At Boston Marathon: Hot Temps And New Wheelchair Race Record
The big story at today's Boston Marathon is the weather — in particular the bright, sunny skies and temperatures in the 80s that have race officials worried about how well some of the 27,000 registered runners will cope with the heat for 26.2 miles.
As the Boston Globe says, the medical tents are likely going to be quite busy today. And the Globe says that:
"Typically, the Boston Athletic Association (BAA) gets 288 five-gallon bottles of Poland Spring Natural Spring Water at the first water stops [miles 2 and 14] and 328 five-gallon bottles at the remainder of the water stations.
"This year, in anticipation of the high temperatures, they've upped it to 408 five-gallon bottles at all of the hydration stations along the course."

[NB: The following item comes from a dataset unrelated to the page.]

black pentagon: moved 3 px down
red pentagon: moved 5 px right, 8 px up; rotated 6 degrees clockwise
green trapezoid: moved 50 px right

The city's mayor even suggested that some runners might want to skip this year's race. ESPN Boston reports that Mayor Tom Menino said Sunday that "we're asking runners who haven't run previously to think about tomorrow and maybe coming back next year. ... We don't want to have any accidents out there, or anybody overtaken by the heat."
The heat hasn't kept one record from already being set, though. According to the Globe, Canada's Joshua Cassidy won the wheelchair competition with a time of 1 hour, 18 minutes, 25 seconds — beating the previous course record by two seconds.
The Globe is live blogging here. The lead pack of men runners is about three minutes behind last year's pace, it says. They'll likely finish shortly after noon ET.
Update at 12:24 p.m. ET. Kenyan Cherop Wins Women's Race:
"Sharon Cherop won the women's race in the Boston Marathon on Monday," the AP writes, "surviving hot weather and a challenge from fellow Kenyan Jemima Jelagat Sumgong to win in an unofficial 2 hours, 31 minutes, 50 seconds. ... With temperatures rising to 78 degrees by the finish, Cherop won with the slowest time in Boston since 1985."
Update at 12:18 p.m. ET. Kenya's Korir Wins:
Wesley Korir of Kenya has won the men's race. His unofficial time, according to the Globe: 2:12:40. That's almost 9 minutes behind last year's world-record finish at the race.
Update at 12:05 p.m. ET. More Than 4,000 Elected Not To Run:
According to The Associated Press, "22,426 runners started Monday's race," which means more than 4,500 who registered did not run. Those who opted not to take part because of the heat will be offered places in next year's race, organizers say.